Seus segredos continuaram invioláveis. Pedi para que me ensinassem aquele código, mas ninguém sabia, e meu avô não transmitiu a ninguém a sua língua materna. Durante a Era Vargas fora preso e torturado, quase morreu, foi quando migrou de Santos para Campo Grande, na época cidade do Mato Grosso.
Como não conseguia ler os cadernos de meu avô, lia tudo que encontrava pela frente, muitos livros de arte, clássicos, e então minha mãe fez uma carteirinha da Biblioteca do Sesc, um mundo se abriu para mim: a biblioteca. Lembro-me bem do primeiro livro emprestado: O menino do dedo verde, de Maurice Druon. Vieram muitos outros: Meu pé de laranja lima, de José Mauro de Vasconcelos; A bailarina, de Cecília Meireles; ahhh e a Série Vagalume!!!
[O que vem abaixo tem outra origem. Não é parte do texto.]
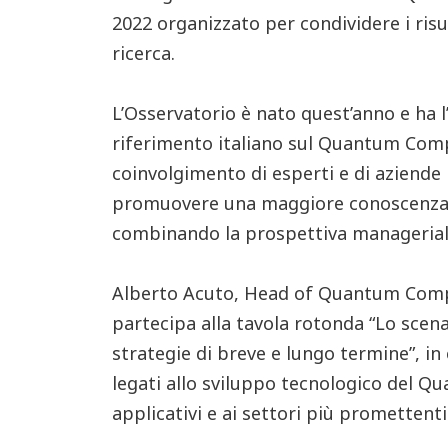
2022 organizzato per condividere i risul
ricerca.
L’Osservatorio è nato quest’anno e ha l
riferimento italiano sul Quantum Comp
coinvolgimento di esperti e di aziende 
promuovere una maggiore conoscenza d
combinando la prospettiva manageriale
Alberto Acuto, Head of Quantum Comp
partecipa alla tavola rotonda “Lo scena
strategie di breve e lungo termine”, in
legati allo sviluppo tecnologico del 
applicativi e ai settori più promettenti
Depois, quando estava na faculdade, comecei a estudar o nihongô (língua japonesa), mas daí a conseguir ler o que meu avô escrevia, levou um bom tempo. Depois que ele faleceu, levei um de seus caderninhos para o meu professor Júlio Fukushi ler para mim. Seus segredos eram diários de seus plantios, de quando semeou, quando floresceu, quando colheu a cenoura, que a mandioca que não foi pra frente...
Eu esperava aventuras insondáveis e encontrei o simples, encontrei o registro diário de uma horta que alimentou seus filhos, seus netos e os meus sonhos de leitora. Decepção? Não, porque hoje compreendo que a vontade de desvendar os seus escritos me fez ser uma criança curiosa, característica que me move até hoje a aprender. E não seria o meu avô um menino de dedo verde que plantou tantos sonhos e vontade de saber em minha cabeça de menina?
Texto referente à tarefa: “Eu, a leitura e a escrita”, do Curso Caminhos da Escrita, realizado no segundo semestre de 2018.
Sobre a autora
Karina Kristiane Vicelli é professora do Instituto Federal de Mato Grosso do Sul, em Dourados (MS).